From owner-freebsd-hackers  Sun Feb 19 05:33:42 1995
Return-Path: hackers-owner
Received: (from root@localhost) by freefall.cdrom.com (8.6.9/8.6.6) id FAA02192 for hackers-outgoing; Sun, 19 Feb 1995 05:33:42 -0800
Received: from augean.eleceng.adelaide.edu.au (daemon@augean.eleceng.adelaide.edu.au [129.127.28.4]) by freefall.cdrom.com (8.6.9/8.6.6) with SMTP id FAA02184 for <freebsd-hackers@freebsd.org>; Sun, 19 Feb 1995 05:33:38 -0800
Received: by augean (5.61+IDA+MU/4.8.36)
	id AA04058 for freebsd-hackers@freebsd.org; Mon, 20 Feb 1995 00:03:00 +1030
Message-Id: <9502191333.AA04058@augean.eleceng.adelaide.edu.au>
Received: by frenzy (4.1/COMMUNICA1.2-950118)
	id AA04370 for freebsd-hackers%freebsd.org@augean.oz; Sun, 19 Feb 95 22:13:44 CDT
From: mark@communica.oz.au (Mark Newton)
Subject: 2.0-950210-SNAP hangs
To: freebsd-hackers@FreeBSD.org
Date: Sun, 19 Feb 1995 22:13:44 +1030 (CST)
X-Mailer: ELM [version 2.4 PL21]
Mime-Version: 1.0
Content-Type: text/plain; charset=US-ASCII
Content-Transfer-Encoding: 8bit
Content-Length: 3798      
Sender: hackers-owner@FreeBSD.org
Precedence: bulk

I submitted a bug report a few weeks ago about hangs on my 2.0-RELEASE 
system.  In an act of desperation, I've upgraded to 2.0-950210-SNAP, and
have been disappointed to see that it's still happening.

I've had my hardware fully checked-out.  Memory is ok, disk controllers
are ok, etc, etc -- I really doubt the hangs are hardware related.

First:  A configuration summary:

i486DX2/66 (Intel), 16Mb RAM, ISA+VLbus
Ethernet:  Generic NE2000
Serial I/O:  10 (2x16450 on multi-io card + 8x16550 on AST-style
        multiport card)
Parallel I/O:  lpt on multi-io card
Disks:
    wd0    Western Digital WDC AC2340H Caviar 340Mb
    wd1    Conner Peripherals CP30254 240Mb
    sd0    Maxtor XT4380S 320Mb (slow enough for news spool only :-)
    sd1    Seagate ST3550N 450Mb
    sd2    Quantum ELS170S 170Mb
Tape: st0  Archive Viper 150
SCSI: UltraStor 34F VLbus host adaptor

System is configured with about 100Mb of swap split over the two IDE spindles
and the two fastest SCSI spindles (wd0, wd1, sd1, sd2).  Dumps are meant to
occur on sd1, but I've never had one work yet (it hangs on "Dumping: 16"
when it tries).

The system is fairly well loaded:  It has five dialup modem lines running
with 38.4kbps DTEs, a 9600bps SLIP connection to the outside world.  It also 
acts as a secondary nameserver for the apana.org.au zone and its reverse
mappings (about 500-odd hosts), an inn-based NNTP server feeding full
newsfeeds to half a dozen downstream NNTP feeds and partial feeds to 30-odd
UUCP sites, it's the second-priority MX forwarder for about 100 hosts, a
medium-sized anonymous ftp archive, a WWW proxy caching server, and a POP
server.  It's also the file server for a Sun 3/60 running as an X11R6 X
terminal.  At any given time, it can have up to 20-or-so users logged in.

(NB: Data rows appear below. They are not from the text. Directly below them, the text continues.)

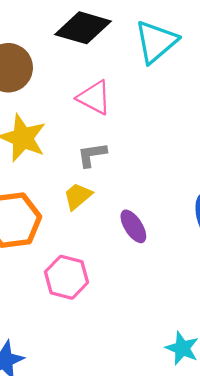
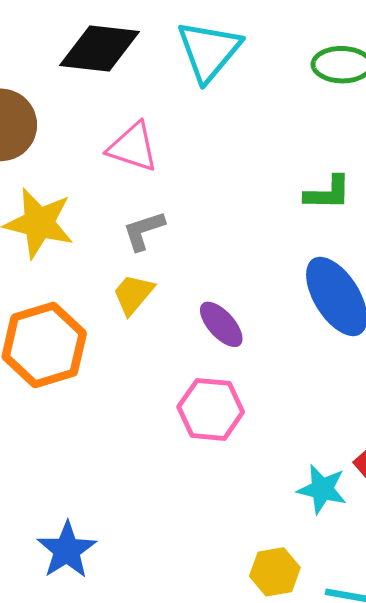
pink hexagon: (66, 277) -> (211, 409), moved

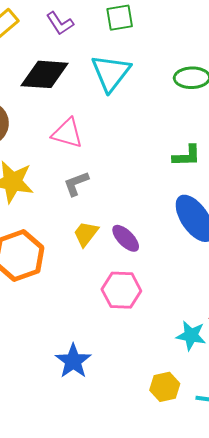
yellow trapezoid: (133, 294) -> (86, 234), moved
blue star: (67, 550) -> (73, 361), moved

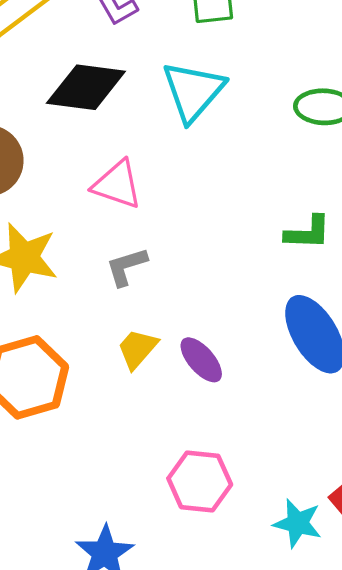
pink hexagon: (121, 290) -> (200, 481), moved

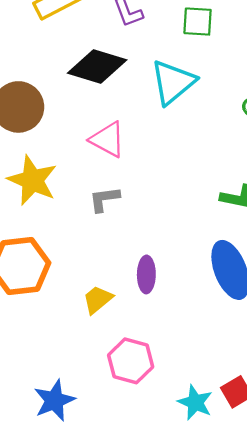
yellow trapezoid: (137, 349) -> (98, 300), moved
purple ellipse: (201, 360) -> (146, 274), turned 32

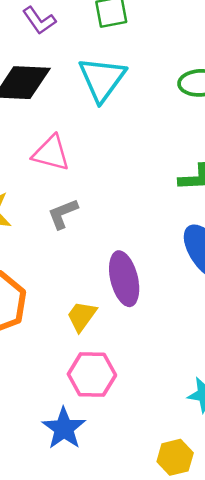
purple ellipse: (146, 274) -> (124, 279), size x1.4
pink hexagon: (131, 361) -> (92, 375), moved

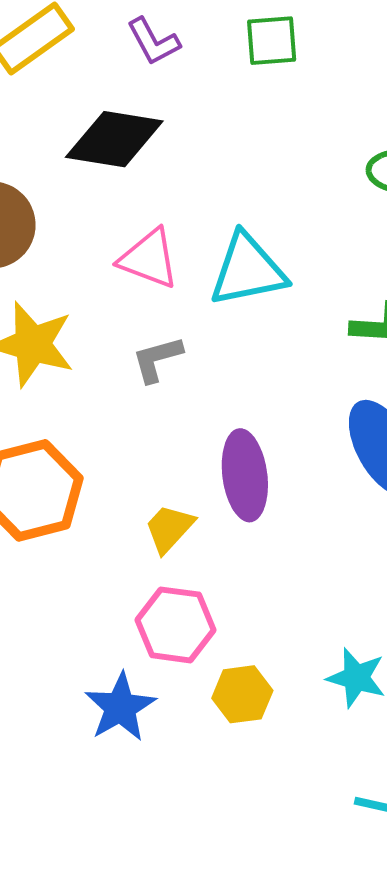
cyan triangle: (102, 79) -> (248, 270), moved, turned 36
yellow hexagon: (175, 457) -> (242, 694), moved

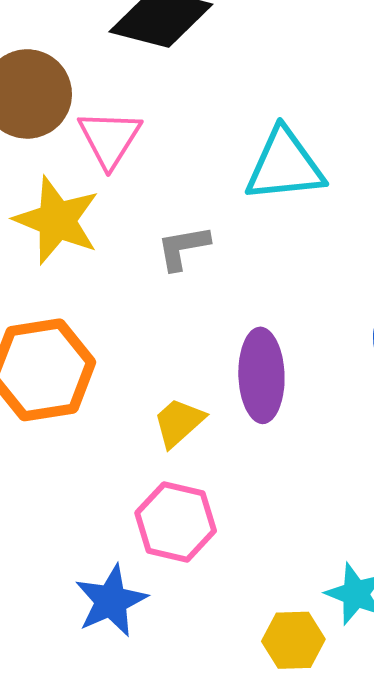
pink triangle: (149, 259) -> (109, 139), moved, turned 36
yellow hexagon: (242, 694) -> (293, 640), moved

Summary:  It's a busy box.  I'm telling you all this because I suspect that
one of the causes of the problem described below is the load placed on the
system.

Now, the problem:  At periods ranging from every 6 hours through to every 
2 days, the system hangs for no apparent reason.  When it hangs, it goes
completely catatonic:  It doesn't respond to pings from other hosts on my
ethernet, the console doesn't work, all disk activity stops;  nothing can
get any response out of it.

Now, normally this wouldn't be a problem;  debugging things like this is
what kernel debuggers are for, right?  Well, no, not really -- When it 
hangs, it is obviously splx()'ed to a priority higher than the console,
'cos I can't jump to the debugger (or, indeed, get anything else on the 
console happening).  If it is splx()'ed to a value like that, that would
tend to suggest that the root cause is either something to do with the 
network or something to do with the disks (it could be anything with
a higher priority than the console, I know, but those two seem most
likely to me).

Since I can't escape to the debugger, I am only able to guess at the
cause of the problem.

Now, I said above that I suspected load, but again, that's only a guess.
To be totally truthful, it's a wild guess at that:  The load average on
the system rarely gets above 3, and spends most of its time at values 
less than 1.  systat shows that the CPU usually spends at leats 20% of its
time idle.

Before I switched to 2.0, I was getting good uptimes (under 1.1.5.1, I had
38 days before I had to shut it down to do some recabling).  Since I upgraded
to 2.0 a month ago, I haven't had an uptime greater than 3 days.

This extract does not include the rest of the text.